What the exercise asks:
In the material below, find each line holding the string "next" and copy it.

--------

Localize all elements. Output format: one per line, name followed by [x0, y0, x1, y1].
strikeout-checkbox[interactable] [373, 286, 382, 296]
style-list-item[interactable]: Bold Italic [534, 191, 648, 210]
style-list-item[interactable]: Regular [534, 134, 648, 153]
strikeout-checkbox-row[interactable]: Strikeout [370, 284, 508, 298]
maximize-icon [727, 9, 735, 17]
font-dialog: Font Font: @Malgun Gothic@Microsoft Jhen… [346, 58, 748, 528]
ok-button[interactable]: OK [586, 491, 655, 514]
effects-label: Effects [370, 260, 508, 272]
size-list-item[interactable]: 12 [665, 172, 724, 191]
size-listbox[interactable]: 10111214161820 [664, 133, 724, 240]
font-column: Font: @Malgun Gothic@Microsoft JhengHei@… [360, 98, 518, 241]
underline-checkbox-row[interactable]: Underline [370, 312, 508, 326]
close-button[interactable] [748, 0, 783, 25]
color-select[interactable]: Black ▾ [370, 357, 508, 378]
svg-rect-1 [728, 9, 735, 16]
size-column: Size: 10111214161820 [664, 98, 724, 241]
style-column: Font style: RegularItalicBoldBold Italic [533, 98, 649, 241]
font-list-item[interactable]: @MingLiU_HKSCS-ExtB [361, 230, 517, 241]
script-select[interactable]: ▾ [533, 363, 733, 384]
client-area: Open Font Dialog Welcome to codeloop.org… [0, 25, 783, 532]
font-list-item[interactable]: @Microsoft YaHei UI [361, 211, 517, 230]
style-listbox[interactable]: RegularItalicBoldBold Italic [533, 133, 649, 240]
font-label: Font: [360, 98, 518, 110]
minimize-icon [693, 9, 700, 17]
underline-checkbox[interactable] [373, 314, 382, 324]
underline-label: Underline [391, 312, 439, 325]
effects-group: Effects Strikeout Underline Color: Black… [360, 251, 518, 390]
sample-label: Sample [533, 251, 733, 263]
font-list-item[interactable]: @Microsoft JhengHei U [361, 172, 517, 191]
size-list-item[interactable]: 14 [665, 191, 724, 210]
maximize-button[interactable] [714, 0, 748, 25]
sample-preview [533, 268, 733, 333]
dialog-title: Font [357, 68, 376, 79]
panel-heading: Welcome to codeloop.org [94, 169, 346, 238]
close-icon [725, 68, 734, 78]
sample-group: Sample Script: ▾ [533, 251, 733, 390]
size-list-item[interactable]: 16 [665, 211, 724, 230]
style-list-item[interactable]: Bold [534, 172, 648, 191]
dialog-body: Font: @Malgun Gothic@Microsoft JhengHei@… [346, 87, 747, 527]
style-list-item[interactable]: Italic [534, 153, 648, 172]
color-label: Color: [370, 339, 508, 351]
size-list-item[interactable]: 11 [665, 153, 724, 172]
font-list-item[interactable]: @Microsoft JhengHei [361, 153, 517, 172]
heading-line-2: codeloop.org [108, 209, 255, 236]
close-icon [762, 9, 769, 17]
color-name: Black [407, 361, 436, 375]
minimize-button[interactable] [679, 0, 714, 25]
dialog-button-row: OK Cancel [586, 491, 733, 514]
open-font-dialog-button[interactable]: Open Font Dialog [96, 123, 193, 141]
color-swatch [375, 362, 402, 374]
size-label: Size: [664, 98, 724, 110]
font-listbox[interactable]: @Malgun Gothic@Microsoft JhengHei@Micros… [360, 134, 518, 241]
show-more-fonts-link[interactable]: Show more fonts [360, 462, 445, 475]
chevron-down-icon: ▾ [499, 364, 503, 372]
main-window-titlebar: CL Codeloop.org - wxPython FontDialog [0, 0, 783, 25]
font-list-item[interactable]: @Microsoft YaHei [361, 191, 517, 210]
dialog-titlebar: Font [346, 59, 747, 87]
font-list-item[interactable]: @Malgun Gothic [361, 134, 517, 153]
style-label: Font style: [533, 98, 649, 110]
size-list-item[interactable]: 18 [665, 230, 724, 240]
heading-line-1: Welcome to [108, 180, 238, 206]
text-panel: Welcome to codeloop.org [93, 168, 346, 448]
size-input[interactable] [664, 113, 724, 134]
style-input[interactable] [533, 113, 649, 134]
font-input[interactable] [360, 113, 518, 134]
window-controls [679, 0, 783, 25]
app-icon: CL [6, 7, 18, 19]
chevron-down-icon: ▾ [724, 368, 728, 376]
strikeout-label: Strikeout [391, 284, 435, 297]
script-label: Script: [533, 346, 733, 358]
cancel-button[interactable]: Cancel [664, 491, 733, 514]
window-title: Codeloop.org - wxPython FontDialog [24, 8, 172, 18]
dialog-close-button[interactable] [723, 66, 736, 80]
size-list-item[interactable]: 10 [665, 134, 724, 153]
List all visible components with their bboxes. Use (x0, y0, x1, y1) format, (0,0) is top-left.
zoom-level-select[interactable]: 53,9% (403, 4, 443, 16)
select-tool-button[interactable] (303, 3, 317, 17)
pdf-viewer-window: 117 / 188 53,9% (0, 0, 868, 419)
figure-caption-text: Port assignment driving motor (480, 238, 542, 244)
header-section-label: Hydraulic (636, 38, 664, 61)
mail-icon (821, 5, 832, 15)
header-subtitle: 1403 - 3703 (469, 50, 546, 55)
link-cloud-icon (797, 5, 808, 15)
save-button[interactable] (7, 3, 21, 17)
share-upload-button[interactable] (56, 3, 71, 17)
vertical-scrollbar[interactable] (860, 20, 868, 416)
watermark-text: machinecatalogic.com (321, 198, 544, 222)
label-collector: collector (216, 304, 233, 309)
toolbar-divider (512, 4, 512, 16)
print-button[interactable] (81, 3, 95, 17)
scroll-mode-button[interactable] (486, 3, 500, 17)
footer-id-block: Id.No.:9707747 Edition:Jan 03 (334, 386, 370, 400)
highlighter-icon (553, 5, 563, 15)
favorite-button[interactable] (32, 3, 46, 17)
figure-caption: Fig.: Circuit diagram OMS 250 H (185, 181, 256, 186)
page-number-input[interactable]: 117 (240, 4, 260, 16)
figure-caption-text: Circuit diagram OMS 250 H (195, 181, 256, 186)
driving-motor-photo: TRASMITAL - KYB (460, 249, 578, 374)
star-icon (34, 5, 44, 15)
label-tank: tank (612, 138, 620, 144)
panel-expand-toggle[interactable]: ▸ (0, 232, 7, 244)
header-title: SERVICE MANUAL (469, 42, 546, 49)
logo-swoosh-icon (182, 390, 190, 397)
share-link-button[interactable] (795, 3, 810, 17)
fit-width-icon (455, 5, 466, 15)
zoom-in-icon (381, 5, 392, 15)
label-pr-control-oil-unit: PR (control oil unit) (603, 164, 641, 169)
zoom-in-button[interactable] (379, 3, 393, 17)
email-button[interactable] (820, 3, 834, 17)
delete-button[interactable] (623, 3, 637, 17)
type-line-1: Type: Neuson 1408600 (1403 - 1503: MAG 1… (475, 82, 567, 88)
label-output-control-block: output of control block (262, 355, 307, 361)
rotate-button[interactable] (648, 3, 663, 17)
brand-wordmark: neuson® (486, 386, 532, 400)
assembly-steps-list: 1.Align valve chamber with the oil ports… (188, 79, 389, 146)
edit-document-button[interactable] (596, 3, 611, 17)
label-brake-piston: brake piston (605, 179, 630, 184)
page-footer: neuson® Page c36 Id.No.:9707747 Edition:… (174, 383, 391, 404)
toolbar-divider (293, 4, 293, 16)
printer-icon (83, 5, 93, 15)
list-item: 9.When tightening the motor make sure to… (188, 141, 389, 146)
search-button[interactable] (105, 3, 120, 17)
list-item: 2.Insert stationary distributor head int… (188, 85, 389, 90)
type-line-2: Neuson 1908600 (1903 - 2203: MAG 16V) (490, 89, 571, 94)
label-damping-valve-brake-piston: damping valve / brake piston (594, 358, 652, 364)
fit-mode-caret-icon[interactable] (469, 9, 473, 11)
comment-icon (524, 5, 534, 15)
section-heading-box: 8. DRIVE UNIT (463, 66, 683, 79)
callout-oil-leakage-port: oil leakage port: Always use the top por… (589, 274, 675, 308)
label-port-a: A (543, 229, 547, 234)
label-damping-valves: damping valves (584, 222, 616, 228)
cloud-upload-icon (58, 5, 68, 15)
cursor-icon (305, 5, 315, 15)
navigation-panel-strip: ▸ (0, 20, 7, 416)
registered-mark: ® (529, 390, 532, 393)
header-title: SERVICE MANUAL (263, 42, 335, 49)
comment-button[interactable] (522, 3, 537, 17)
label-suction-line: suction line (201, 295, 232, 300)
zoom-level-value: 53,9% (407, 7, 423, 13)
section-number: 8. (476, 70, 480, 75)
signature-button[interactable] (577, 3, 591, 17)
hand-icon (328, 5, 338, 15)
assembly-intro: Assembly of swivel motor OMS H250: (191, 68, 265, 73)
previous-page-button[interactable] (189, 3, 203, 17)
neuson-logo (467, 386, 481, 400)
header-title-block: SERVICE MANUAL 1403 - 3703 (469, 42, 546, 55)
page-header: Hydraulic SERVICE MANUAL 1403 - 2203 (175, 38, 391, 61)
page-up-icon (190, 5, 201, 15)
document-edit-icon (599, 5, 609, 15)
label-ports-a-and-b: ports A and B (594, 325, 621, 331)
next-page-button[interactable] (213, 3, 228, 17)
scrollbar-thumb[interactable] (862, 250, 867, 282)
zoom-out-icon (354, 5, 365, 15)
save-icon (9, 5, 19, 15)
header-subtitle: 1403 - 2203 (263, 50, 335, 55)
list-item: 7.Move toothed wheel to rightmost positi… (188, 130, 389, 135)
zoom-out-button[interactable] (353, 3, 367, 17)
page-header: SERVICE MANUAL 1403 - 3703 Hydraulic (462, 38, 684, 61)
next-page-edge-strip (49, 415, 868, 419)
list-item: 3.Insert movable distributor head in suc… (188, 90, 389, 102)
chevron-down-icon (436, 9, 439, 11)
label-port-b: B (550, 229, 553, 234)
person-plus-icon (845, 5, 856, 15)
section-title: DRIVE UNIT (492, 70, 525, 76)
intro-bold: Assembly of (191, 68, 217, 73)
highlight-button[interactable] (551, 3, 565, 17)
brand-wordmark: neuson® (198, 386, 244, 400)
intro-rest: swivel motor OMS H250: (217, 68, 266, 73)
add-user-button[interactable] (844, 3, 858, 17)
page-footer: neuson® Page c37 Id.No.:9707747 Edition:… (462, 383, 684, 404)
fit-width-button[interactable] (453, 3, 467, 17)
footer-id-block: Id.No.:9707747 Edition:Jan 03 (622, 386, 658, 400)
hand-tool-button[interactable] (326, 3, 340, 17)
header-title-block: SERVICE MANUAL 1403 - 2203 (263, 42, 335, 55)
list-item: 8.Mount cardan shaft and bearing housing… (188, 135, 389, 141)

--------

Exercise result:
next-page-button[interactable] (213, 3, 228, 17)
next-page-edge-strip (49, 415, 868, 419)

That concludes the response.